Gagik Bagratouni’s home was half villa, half fortress. Its grounds were spacious and well kept, with little groves of citruses, figs, and date palms placed artfully among flowerbeds full of bright blooms. But the main house was a thick-walled stronghold seemingly transplanted from Vaspurakan’s hills, set behind outworks that would have delighted the commander of any border keep.

As he greeted his guests by the massive, metal-clad gate, Bagratouni noticed the tribune taking the measure of the place and Gaius Philippus’ frank stare of professional appraisal. “This is not what I would want,” he said, waving at the forbidding gray stone walls. “But I fear too many in Amorion delight not in seeing prosper the princes. But prosper I do, and I am able for myself to care.”
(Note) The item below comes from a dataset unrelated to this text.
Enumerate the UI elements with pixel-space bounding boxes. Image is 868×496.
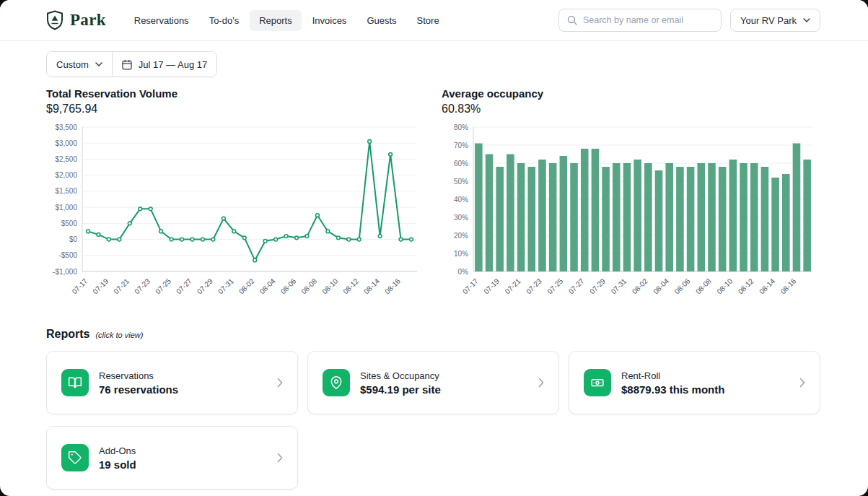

That, if anything, was an understatement, for Gagik Bagratouni did not rely on walls alone for protection. His personal guard manned them, a picked group of young Vaspurakaners as formidable as any band of warriors Scaurus had seen.

“Do not worry about such things,” the general said. “Come into my courtyard; eat, drink, talk, laugh.”
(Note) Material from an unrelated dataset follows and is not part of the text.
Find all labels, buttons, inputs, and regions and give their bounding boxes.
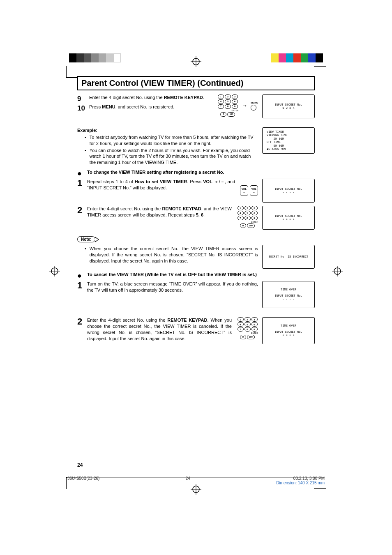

Bagratouni’s house was laid out in a basic style Marcus knew well, for it was popular among the wealthy in Italy. Instead of facing out onto the world, the home’s focus was directed inward to a central court. But the structure was more a bastion than any Roman home Marcus knew. Only a few windowslits were directed outward, and those as much for arrow-fire as for view. The gates that led from the outer grounds into the courtyard were almost as stoutly made as those protecting the estate as a whole.

Lanterns hung from trees inside the courtyard. Their glass
panes were of many colors; as twilight deepened, beams of gold and red, blue and green danced in the foliage. The main tables in the courtyard’s center, though, were brightly lit, to call attention to the feast they bore.

Vaspurakaner cookery was nothing like Videssian cuisine, which emphasized seafood and sauces of fermented fish. The main course was a roasted kid, spiced with a glaze of tarragon, mint, and lemon, and garnished with shreds of sharp yellow cheese. There was also a stew of ground lamb and hard-boiled eggs, made flavorful with onion, coriander, and cinnamon, and extended with chickpeas. Both dishes made the eyes water along with the mouth, but both were delicious.

“Whoo!” Viridovix said, fanning his face with his hand. “There’s a lot going on in there.” To quell the flames, he downed his winecup and reached for the decanter before him. Of all Bagratouni’s guests, the big Celt probably felt the food’s tang the most. Beyond vinegar, honey, and a few pale-flavored herbs, northern Gaul had little to offer in the way of spices.